Due to the increasing number of nodes in supercomputers, scientific applications are frequently interrupted by failures. Ensuring a correct and uninterrupted application execution requires faulttolerance mechanisms, consisting of Checkpoint/Rollback mechanisms. A checkpoint of the application is taken periodically ; that is, the state of the application is written onto reliable storage. Whenever one of the computing resources experiences a failure, the application pauses and restarts from the last valid checkpoint. The optimal checkpointing period can be computed by the well-known Young/Daly formula, which applies to applications where a checkpoint can be taken anytime during the computation. However, many scientific applications exhibit a more complicated behavior. For example, checkpointing at the end of an iteration is efficient for iterative applications since the volume of data to checkpoint is dramatically reduced at that point. In addition, the batch scheduler, a key component of the supercomputing infrastructure, is also affected by failures.

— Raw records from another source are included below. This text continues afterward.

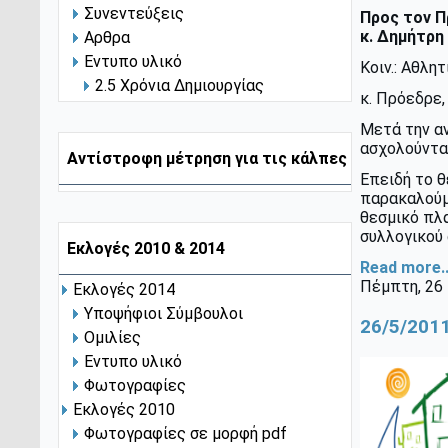
Συνεντεύξεις
Προς τον Π
κ. Δημήτρη
Αρθρα
Εντυπο υλικό
Κοιν.: Αθλ
2.5 Χρόνια Δημιουργίας
κ. Πρόεδρε,
Μετά την α
ασχολούνται
Αντίστροφη μέτρηση για τις κάλπες
Επειδή το θ
παρακαλούμ
θεσμικό πλα
συλλογικού 
Εκλογές 2010 & 2014
Read more..
Πέμπτη, 26
Εκλογές 2014
Υποψήφιοι Σύμβουλοι
26/5/201
Ομιλίες
Εντυπο υλικό
Φωτογραφίες
Εκλογές 2010
Φωτογραφίες σε μορφή pdf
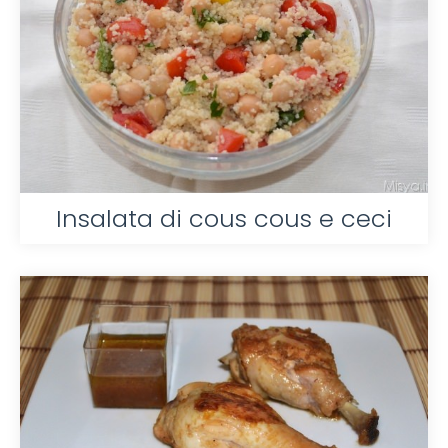
Insalata di cous cous e ceci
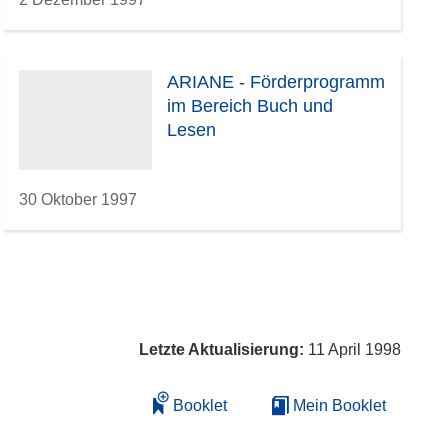
ARIANE - Förderprogramm
im Bereich Buch und
Lesen
30 Oktober 1997
Letzte Aktualisierung:
11 April 1998
Booklet
Mein Booklet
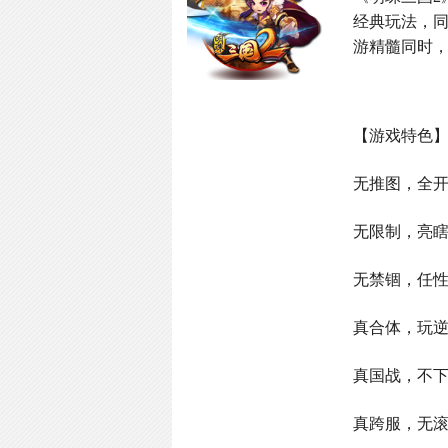
经典玩法，同
游精髓同时，
【游戏特色
无推图，全开
无限制，亮
无禁锢，任
真合体，玩
真国战，不
真跨服，无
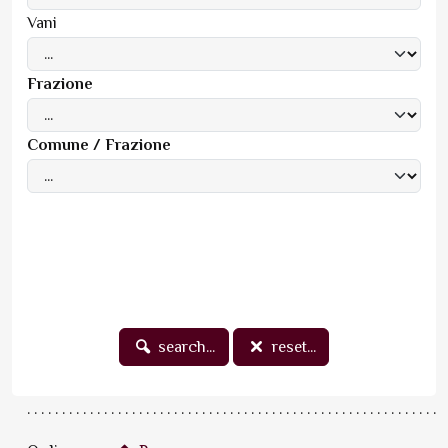
Vani
Frazione
Comune / Frazione
search...
reset...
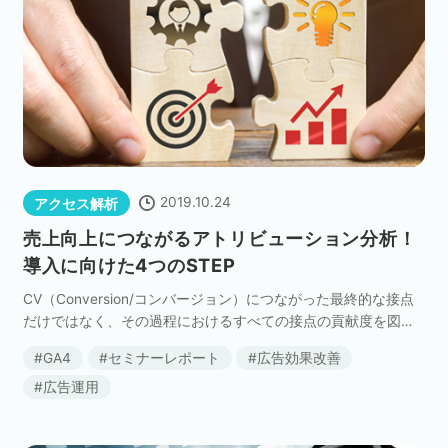
2019.10.24
アクセス解析
売上向上につながるアトリビューション分析！
導入に向けた4つのSTEP
CV（Conversion/コンバージョン）につながった最終的な接点
だけではなく、その過程におけるすべての接点の貢献度を図る
アトリビューション分析。デジタルマーケティングに取り組む
GA4
セミナーレポート
広告効果改善
企業の多くが導入している分析手法です。 […]
広告運用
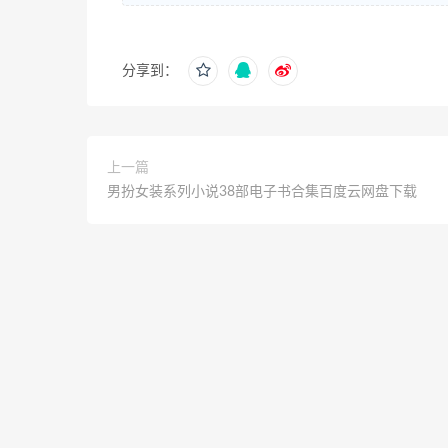
分享到：
上一篇
男扮女装系列小说38部电子书合集百度云网盘下载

This thesis designs fault-tolerant algorithms for iterative applications to minimize the makespan and designs scheduling heuristics for batch schedulers to improve the performance of the platform.

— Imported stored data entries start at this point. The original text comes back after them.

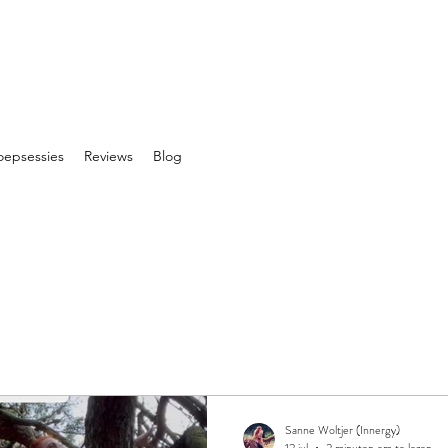
oepsessies
Reviews
Blog
Sanne Woltjer (Innergy)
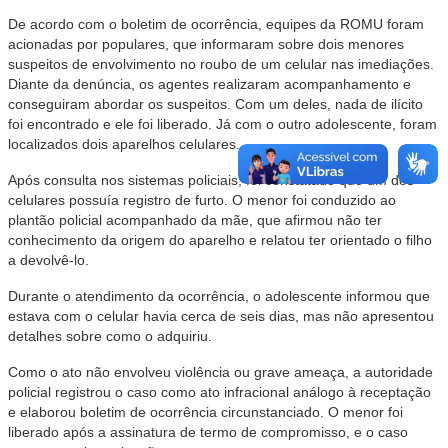
De acordo com o boletim de ocorrência, equipes da ROMU foram
acionadas por populares, que informaram sobre dois menores
suspeitos de envolvimento no roubo de um celular nas imediações.
Diante da denúncia, os agentes realizaram acompanhamento e
conseguiram abordar os suspeitos. Com um deles, nada de ilícito
foi encontrado e ele foi liberado. Já com o outro adolescente, foram
localizados dois aparelhos celulares.
Após consulta nos sistemas policiais, foi constatado que um dos
celulares possuía registro de furto. O menor foi conduzido ao
plantão policial acompanhado da mãe, que afirmou não ter
conhecimento da origem do aparelho e relatou ter orientado o filho
a devolvê-lo.
Durante o atendimento da ocorrência, o adolescente informou que
estava com o celular havia cerca de seis dias, mas não apresentou
detalhes sobre como o adquiriu.
Como o ato não envolveu violência ou grave ameaça, a autoridade
policial registrou o caso como ato infracional análogo à receptação
e elaborou boletim de ocorrência circunstanciado. O menor foi
liberado após a assinatura de termo de compromisso, e o caso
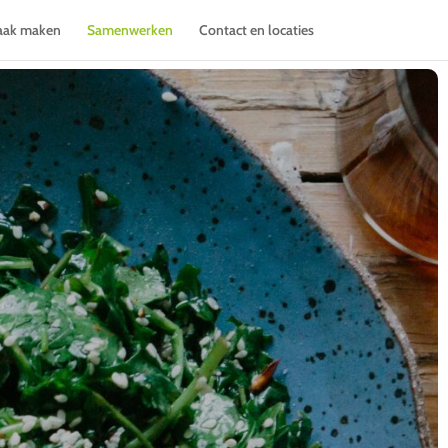
aak maken
Samenwerken
Contact en locaties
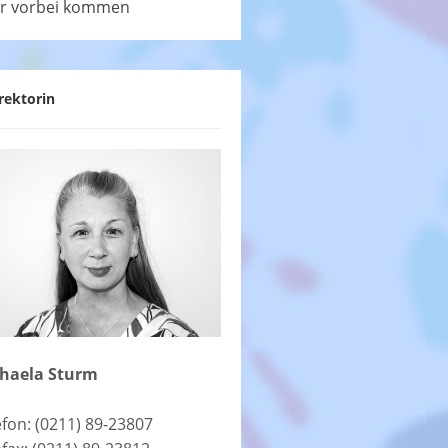
r vorbei kommen
rektorin
haela Sturm
efon: (0211) 89-23807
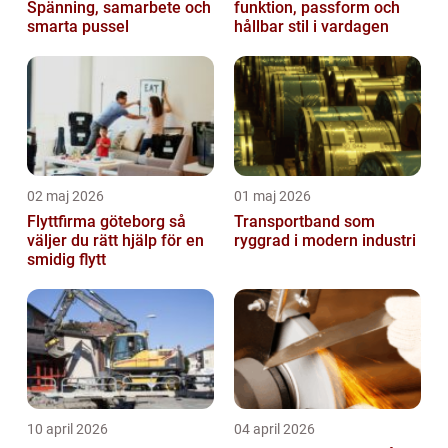
Spänning, samarbete och
funktion, passform och
smarta pussel
hållbar stil i vardagen
02 maj 2026
01 maj 2026
Flyttfirma göteborg så
Transportband som
väljer du rätt hjälp för en
ryggrad i modern industri
smidig flytt
10 april 2026
04 april 2026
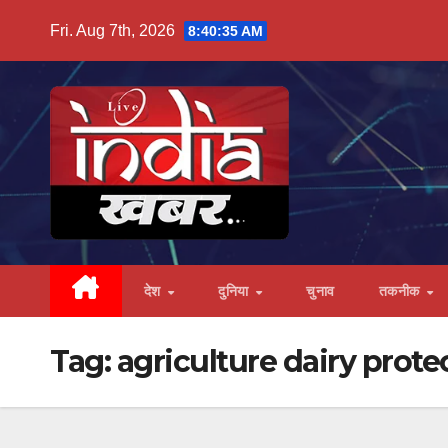
Skip
Fri. Aug 7th, 2026
8:40:36 AM
to
content
देश
दुनिया
चुनाव
तकनीक
Tag:
agriculture dairy prote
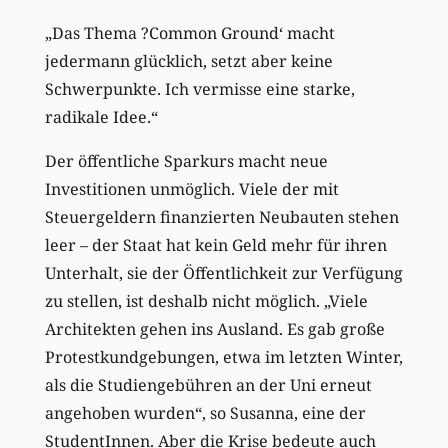
„Das Thema ?Common Ground‘ macht
jedermann glücklich, setzt aber keine
Schwerpunkte. Ich vermisse eine starke,
radikale Idee.“
Der öffentliche Sparkurs macht neue
Investitionen unmöglich. Viele der mit
Steuergeldern finanzierten Neubauten stehen
leer – der Staat hat kein Geld mehr für ihren
Unterhalt, sie der Öffentlichkeit zur Verfügung
zu stellen, ist deshalb nicht möglich. „Viele
Architekten gehen ins Ausland. Es gab große
Protestkundgebungen, etwa im letzten Winter,
als die Studiengebühren an der Uni erneut
angehoben wurden“, so Susanna, eine der
StudentInnen. Aber die Krise bedeute auch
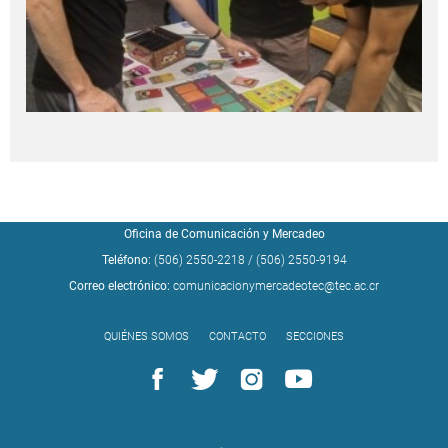
Oficina de Comunicación y Mercadeo
Teléfono:
(506) 2550-2218
/
(506) 2550-9194
Correo electrónico:
comunicacionymercadeotec@tec.ac.cr
QUIÉNES SOMOS
CONTACTO
SECCIONES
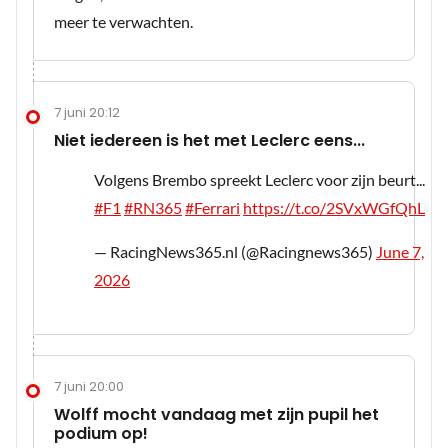
meer te verwachten.
7 juni 20:12
Niet iedereen is het met Leclerc eens...
Volgens Brembo spreekt Leclerc voor zijn beurt...
#F1
#RN365
#Ferrari
https://t.co/2SVxWGfQhL
— RacingNews365.nl (@Racingnews365)
June 7,
2026
7 juni 20:00
Wolff mocht vandaag met zijn pupil het
podium op!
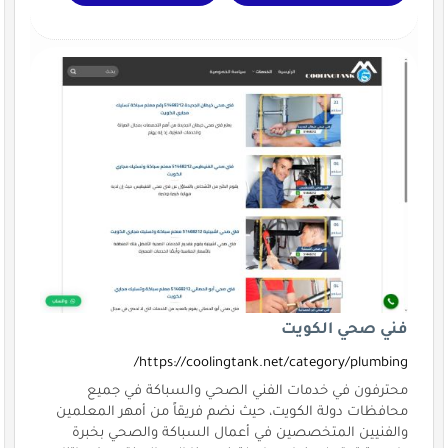
فني صحي الكويت
https://coolingtank.net/category/plumbing/
محترفون في خدمات الفني الصحي والسباكة في جميع
محافظات دولة الكويت، حيث نضم فريقاً من أمهر المعلمين
والفنيين المتخصصين في أعمال السباكة والصحي بخبرة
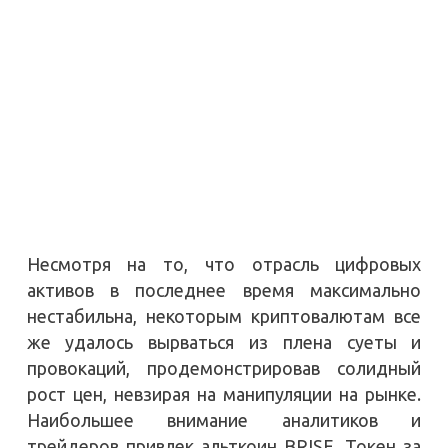
Несмотря на то, что отрасль цифровых
активов в последнее время максимально
нестабильна, некоторым криптовалютам все
же удалось вырваться из плена суеты и
провокаций, продемонстрировав солидный
рост цен, невзирая на манипуляции на рынке.
Наибольшее внимание аналитиков и
трейдеров привлек альткоин BRISE. Токен за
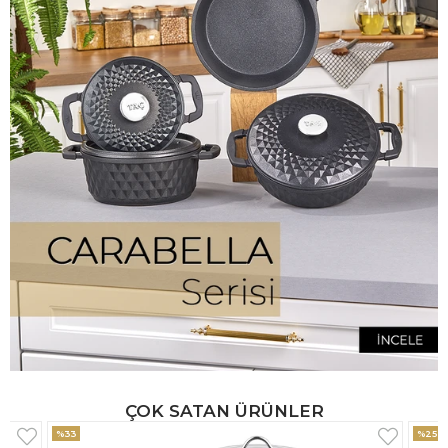
ÇOK SATAN ÜRÜNLER
%25
%33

The first two works focus on iterative applications but with different application models. In the first work, we consider the stochastic iterative applications as a linear chain whose tasks do not have constant execution times but obey some probability distributions. We propose the static checkpointing strategy and the dynamic checkpointing strategy to minimize the makespan and show that the Young/Daly formula can be safely applied to stochastic iteration applications. The second work considers the deterministic iterative applications as a chain of cyclic tasks. We propose the optimal checkpointing strategy computed in polynomial time and show that the strategy extended from the Young/Daly formula is suboptimal.

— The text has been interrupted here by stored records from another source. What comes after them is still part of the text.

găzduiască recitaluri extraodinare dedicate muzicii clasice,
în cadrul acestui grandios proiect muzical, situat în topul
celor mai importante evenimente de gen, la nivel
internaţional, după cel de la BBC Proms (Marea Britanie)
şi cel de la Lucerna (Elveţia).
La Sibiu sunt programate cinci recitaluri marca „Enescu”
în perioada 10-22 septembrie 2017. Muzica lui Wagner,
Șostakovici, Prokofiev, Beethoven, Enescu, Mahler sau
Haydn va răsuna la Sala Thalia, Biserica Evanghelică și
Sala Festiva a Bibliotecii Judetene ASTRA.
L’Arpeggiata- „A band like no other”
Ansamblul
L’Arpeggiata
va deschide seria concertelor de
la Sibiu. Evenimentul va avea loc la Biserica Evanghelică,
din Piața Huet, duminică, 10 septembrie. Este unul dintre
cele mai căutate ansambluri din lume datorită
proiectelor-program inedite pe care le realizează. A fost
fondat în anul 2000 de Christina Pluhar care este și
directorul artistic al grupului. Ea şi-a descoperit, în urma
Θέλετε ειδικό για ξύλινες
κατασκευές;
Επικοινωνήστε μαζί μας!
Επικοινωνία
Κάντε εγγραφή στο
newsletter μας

The final work concerns batch schedulers. For traditional scheduling heuristics, the failed job should wait until enough nodes become available for its re-execution. We propose a novel scheduling heuristic to schedule the failed job efficiently. Simulations using traces from the Mira supercomputer at Argonne National Laboratory show that the new approach could improve the utilization of the platform and dramatically reduce the flow of large jobs at the price of slightly increasing the flow of small jobs.